Un désintéressement préjudiciable, déplore le chercheur, d’autant plus que c’est cette même population qui choisit ses représentants pendant les élections. Il ajoute :

« C’est pour cela que vous entendez au Congo des adages comme: la politique est très sale, laissez la politique aux politiciens, ce n’est pas notre affaire, ce sont des voleurs. Tout ceci est venu de la pratique des élites qui n’ont pas réussi à garder la confiance de la population. ».

L’autre institution coupable aux yeux de l’enseignant, ce sont les partis politiques. Sans vision ni programme, les formations politiques n’ont pas été le catalyseur qu’elles sont supposées être pour former des citoyens dignes de ce nom.

« Les partis politiques ont une lourde responsabilité, mais je pense que les partis politiques fonctionnent comme des entreprises familiales. C’est-à-dire avec aucune idéologie. Ils ont amené les gens à y adhérer, en dehors de toute logique idéologique, mais en fonction des relations d’affectation qui n’ont aucun critère idéologique.
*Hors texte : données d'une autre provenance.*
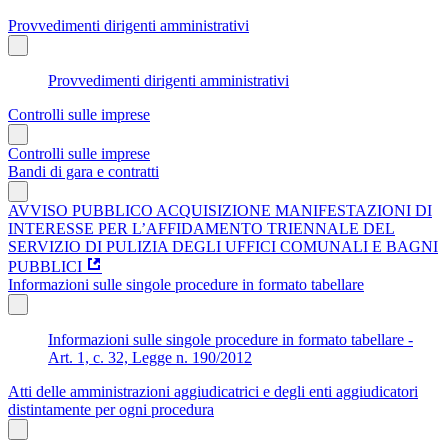
Provvedimenti dirigenti amministrativi
Provvedimenti dirigenti amministrativi
Controlli sulle imprese
Controlli sulle imprese
Bandi di gara e contratti
AVVISO PUBBLICO ACQUISIZIONE MANIFESTAZIONI DI
INTERESSE PER L’AFFIDAMENTO TRIENNALE DEL
SERVIZIO DI PULIZIA DEGLI UFFICI COMUNALI E BAGNI
PUBBLICI
Informazioni sulle singole procedure in formato tabellare
Informazioni sulle singole procedure in formato tabellare -
Art. 1, c. 32, Legge n. 190/2012
Atti delle amministrazioni aggiudicatrici e degli enti aggiudicatori
distintamente per ogni procedura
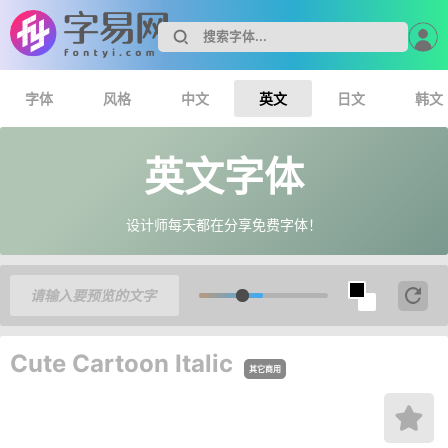
字体
风格
中文
英文
日文
韩文
英文字体
设计师每天都在分享免费字体！
Cute Cartoon Italic
其它商用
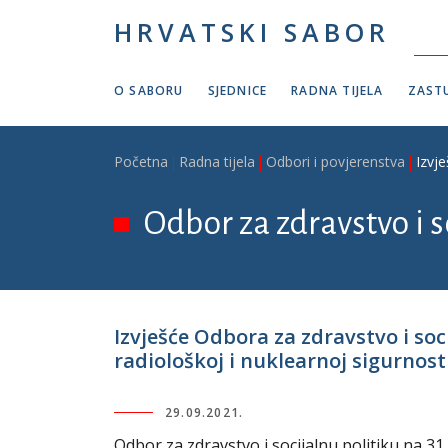
Skoči na glavni sadržaj
HRVATSKI SABOR
O SABORU
SJEDNICE
RADNA TIJELA
ZASTU
Breadcrumb
Početna
Radna tijela
Odbori i povjerenstva
Izvj
Odbor za zdravstvo i s
Izvješće Odbora za zdravstvo i so
radiološkoj i nuklearnoj sigurnosti,
29.09.2021.
Odbor za zdravstvo i socijalnu politiku na 31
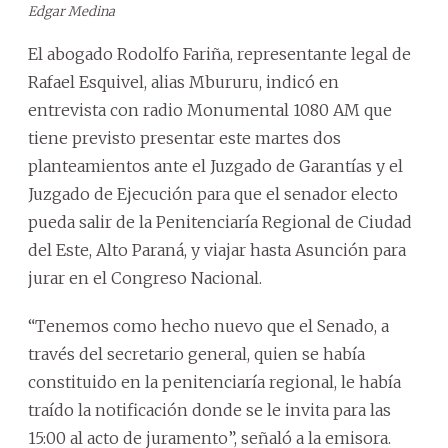
Edgar Medina
El abogado Rodolfo Fariña, representante legal de
Rafael Esquivel, alias Mbururu, indicó en
entrevista con radio Monumental 1080 AM que
tiene previsto presentar este martes dos
planteamientos ante el Juzgado de Garantías y el
Juzgado de Ejecución para que el senador electo
pueda salir de la Penitenciaría Regional de Ciudad
del Este, Alto Paraná, y viajar hasta Asunción para
jurar en el Congreso Nacional.
“Tenemos como hecho nuevo que el Senado, a
través del secretario general, quien se había
constituido en la penitenciaría regional, le había
traído la notificación donde se le invita para las
15:00 al acto de juramento”, señaló a la emisora.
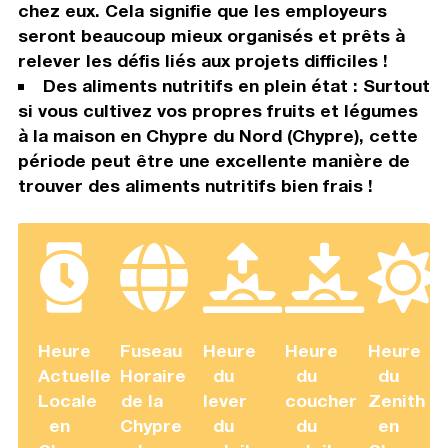
chez eux. Cela signifie que les employeurs
seront beaucoup mieux organisés et prêts à
relever les défis liés aux projets difficiles !
Des aliments nutritifs en plein état : Surtout
si vous cultivez vos propres fruits et légumes
à la maison en Chypre du Nord (Chypre), cette
période peut être une excellente manière de
trouver des aliments nutritifs bien frais !
Heure
Fuseau
Heure
Heure
Heure
Actuelle
Horaire
du
du
du
Locale
de la
lever
coucher
Zenith
en
Chypre
du
du
en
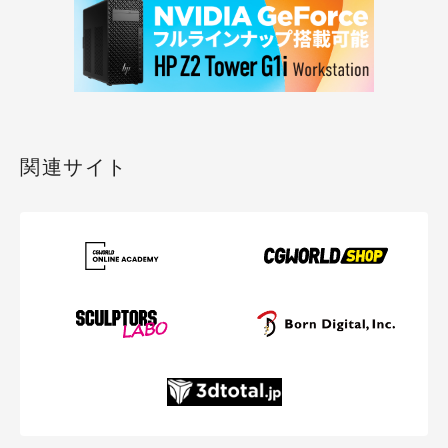
関連サイト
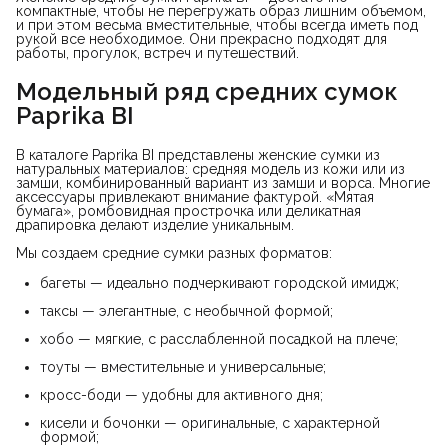
компактные, чтобы не перегружать образ лишним объемом,
и при этом весьма вместительные, чтобы всегда иметь под
рукой все необходимое. Они прекрасно подходят для
работы, прогулок, встреч и путешествий.
Модельный ряд средних сумок 
Paprika BI
В каталоге Paprika BI представлены женские сумки из
натуральных материалов: средняя модель из кожи или из
замши, комбинированный вариант из замши и ворса. Многие
аксессуары привлекают внимание фактурой. «Мятая
бумага», ромбовидная прострочка или деликатная
драпировка делают изделие уникальным.
Мы создаем средние сумки разных форматов:
багеты — идеально подчеркивают городской имидж;
таксы — элегантные, с необычной формой;
хобо — мягкие, с расслабленной посадкой на плече;
тоуты — вместительные и универсальные;
кросс-боди — удобны для активного дня;
кисели и бочонки — оригинальные, с характерной
формой;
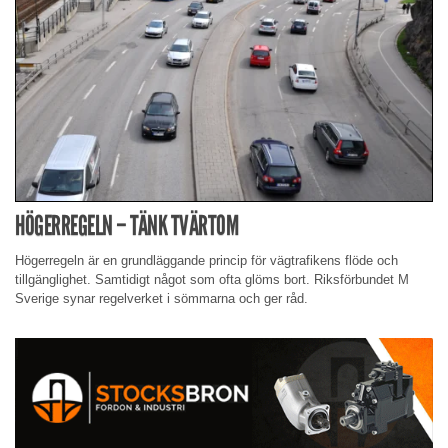
HÖGERREGELN – TÄNK TVÄRTOM
Högerregeln är en grundläggande princip för vägtrafikens flöde och
tillgänglighet. Samtidigt något som ofta glöms bort. Riksförbundet M
Sverige synar regelverket i sömmarna och ger råd.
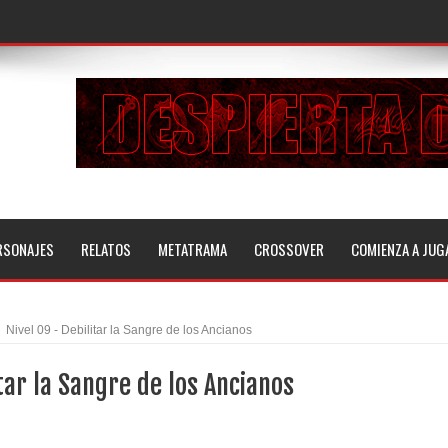
RSONAJES
RELATOS
METATRAMA
CROSSOVER
COMIENZA A JUG
Nivel 09 - Debilitar la Sangre de los Ancianos
itar la Sangre de los Ancianos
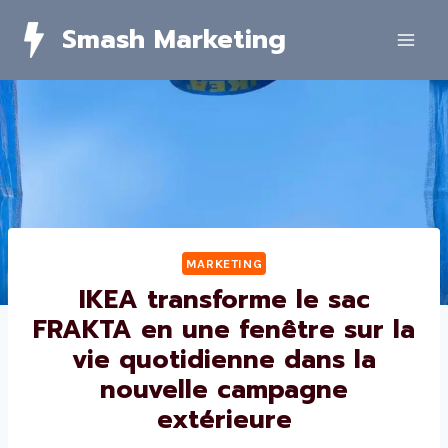
Skip
Smash Marketing
to
content
MARKETING
IKEA transforme le sac
FRAKTA en une fenêtre sur la
vie quotidienne dans la
nouvelle campagne
extérieure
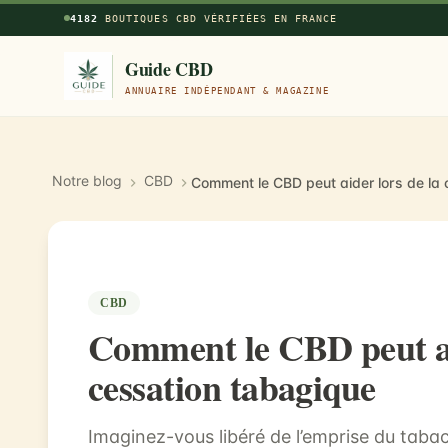
Aller au contenu principal
4182
BOUTIQUES CBD VÉRIFIÉES EN FRANCE
Guide CBD
ANNUAIRE INDÉPENDANT & MAGAZINE
Notre blog
CBD
Comment le CBD peut aider lors de la
CBD
Comment le CBD peut ai
cessation tabagique
Imaginez-vous libéré de l’emprise du tabac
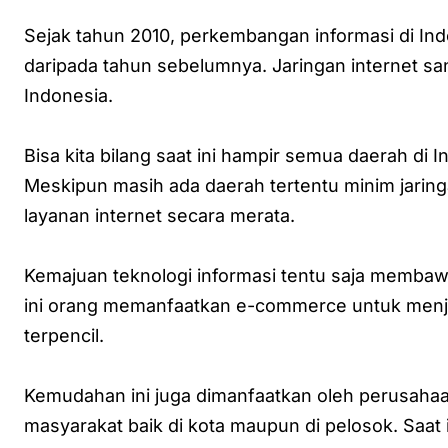
Sejak tahun 2010, perkembangan informasi di In
daripada tahun sebelumnya. Jaringan internet 
Indonesia.
Bisa kita bilang saat ini hampir semua daerah di
Meskipun masih ada daerah tertentu minim jari
layanan internet secara merata.
Kemajuan teknologi informasi tentu saja membaw
ini orang memanfaatkan e-commerce untuk menju
terpencil.
Kemudahan ini juga dimanfaatkan oleh perusaha
masyarakat baik di kota maupun di pelosok. Saat 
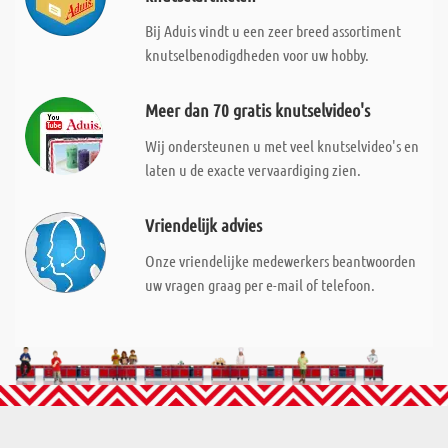
Bij Aduis vindt u een zeer breed assortiment
knutselbenodigdheden voor uw hobby.
Meer dan 70 gratis knutselvideo's
Wij ondersteunen u met veel knutselvideo's en
laten u de exacte vervaardiging zien.
Vriendelijk advies
Onze vriendelijke medewerkers beantwoorden
uw vragen graag per e-mail of telefoon.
Cela renvoie à ce que nous pouvons appeler des agences de mobilisation de population. », assène le professeur.

Pour lui, la clé se trouve dans la formation des membres des partis politiques qui doivent prendre conscience de leurs devoirs et droits.

« Il faut former les membres des partis politiques de manière qu’ils sachent quels sont les devoirs de leurs leaders vis-à-vis d’eux. Ils ne doivent pas se comporter comme des inféodés aux leaders et doivent qu’il y a des choses face auxquelles ils peuvent dire non. Mais la population considère ses leaders comme des dieux, comme des charismatiques auxquels personne ne peut toucher, il y a des partis politiques où on n’accepte pas la moindre critique. Si vous critiquez le chef du parti, vous êtes éjecté ou violenté… Les autorités morales, donc des espèces des potentats à qui on ne peut rien reprocher. Cette culture se répercute sur les institutions parce que ce sont ces élites qui sont appelées à gérer ces institutions. Ils y amènent cette culture où ils sont incontestables, omniscients », détaille M. Kabongo.

La dernière saga, à l’Assemblée nationale, où, en l’espace d’un an, un premier vice-président est déchu « pour incompétence notoire » avant d’être rétabli à son poste, ne pouvait mieux faire échos à ce cri d’alarme.